- **WHAT TO WORK ON**
The lines running from the one that contains "IDENTIDADE VISUAL UFPEL" to the end of the records below are what to reproduce, exactly and without pictures.

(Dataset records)
==========

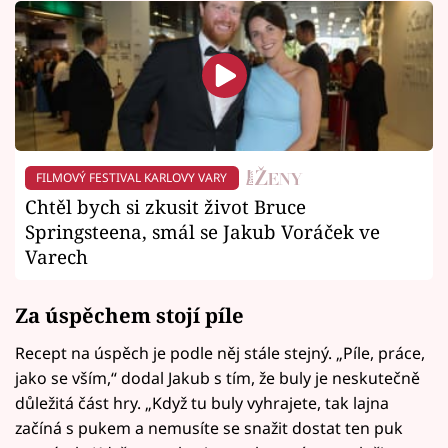
FILMOVÝ FESTIVAL KARLOVY VARY
Chtěl bych si zkusit život Bruce
Springsteena, smál se Jakub Voráček ve
Varech
Za úspěchem stojí píle
Recept na úspěch je podle něj stále stejný. „Píle, práce,
jako se vším,“ dodal Jakub s tím, že buly je neskutečně
důležitá část hry. „Když tu buly vyhrajete, tak lajna
začíná s pukem a nemusíte se snažit dostat ten puk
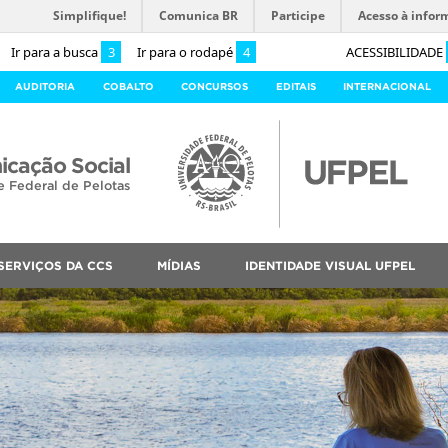
Simplifique!
Comunica BR
Participe
Acesso à infor
Ir para a busca
3
Ir para o rodapé
4
ACESSIBILIDADE
AUDITORIA
COBALTO
CONCURSOS
EDITAIS
INTERNACIONAL
cação Social
e Federal de Pelotas
SERVIÇOS DA CCS
MÍDIAS
IDENTIDADE VISUAL UFPEL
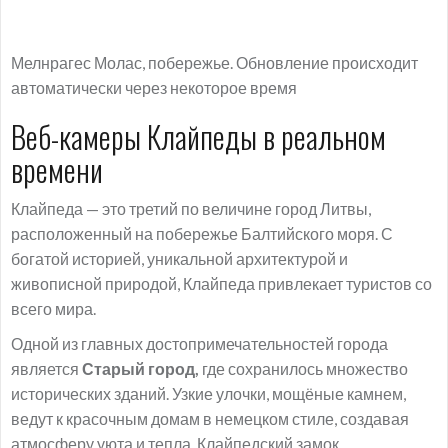
Мелнрагес Молас, побережье. Обновление происходит
автоматически через некоторое время
Веб-камеры Клайпеды в реальном
времени
Клайпеда — это третий по величине город Литвы,
расположенный на побережье Балтийского моря. С
богатой историей, уникальной архитектурой и
живописной природой, Клайпеда привлекает туристов со
всего мира.
Одной из главных достопримечательностей города
является
Старый город,
где сохранилось множество
исторических зданий. Узкие улочки, мощёные камнем,
ведут к красочным домам в немецком стиле, создавая
атмосферу уюта и тепла. Клайпедский замок,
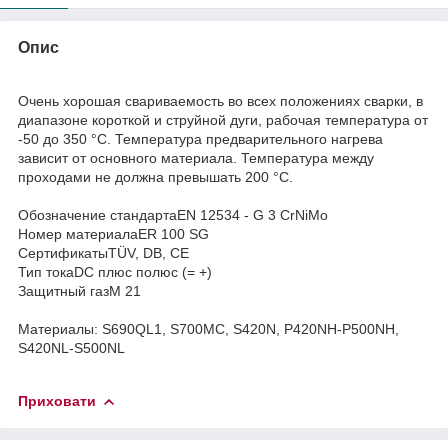
Опис
Очень хорошая свариваемость во всех положениях сварки, в
диапазоне короткой и струйной дуги, рабочая температура от
-50 до 350 °C. Температура предварительного нагрева
зависит от основного материала. Температура между
проходами не должна превышать 200 °C.
Обозначение стандартаEN 12534 - G 3 CrNiMo
Номер материалаER 100 SG
СертификатыTÜV, DB, CE
Тип токаDC плюс полюс (= +)
Защитный газM 21
Материалы: S690QL1, S700MC, S420N, P420NH-P500NH,
S420NL-S500NL
Приховати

==========

- **COMPLETED TASK**
IDENTIDADE VISUAL UFPEL
Мелнрагес Молас, побережье. Обновление происходит
автоматически через некоторое время
Веб-камеры Клайпеды в реальном
времени
Клайпеда — это третий по величине город Литвы,
расположенный на побережье Балтийского моря. С
богатой историей, уникальной архитектурой и
живописной природой, Клайпеда привлекает туристов со
всего мира.
Одной из главных достопримечательностей города
является
Старый город,
где сохранилось множество
исторических зданий. Узкие улочки, мощёные камнем,
ведут к красочным домам в немецком стиле, создавая
атмосферу уюта и тепла. Клайпедский замок,
Опис
Очень хорошая свариваемость во всех положениях сварки, в
диапазоне короткой и струйной дуги, рабочая температура от
-50 до 350 °C. Температура предварительного нагрева
зависит от основного материала. Температура между
проходами не должна превышать 200 °C.
Обозначение стандартаEN 12534 - G 3 CrNiMo
Номер материалаER 100 SG
СертификатыTÜV, DB, CE
Тип токаDC плюс полюс (= +)
Защитный газM 21
Материалы: S690QL1, S700MC, S420N, P420NH-P500NH,
S420NL-S500NL
Приховати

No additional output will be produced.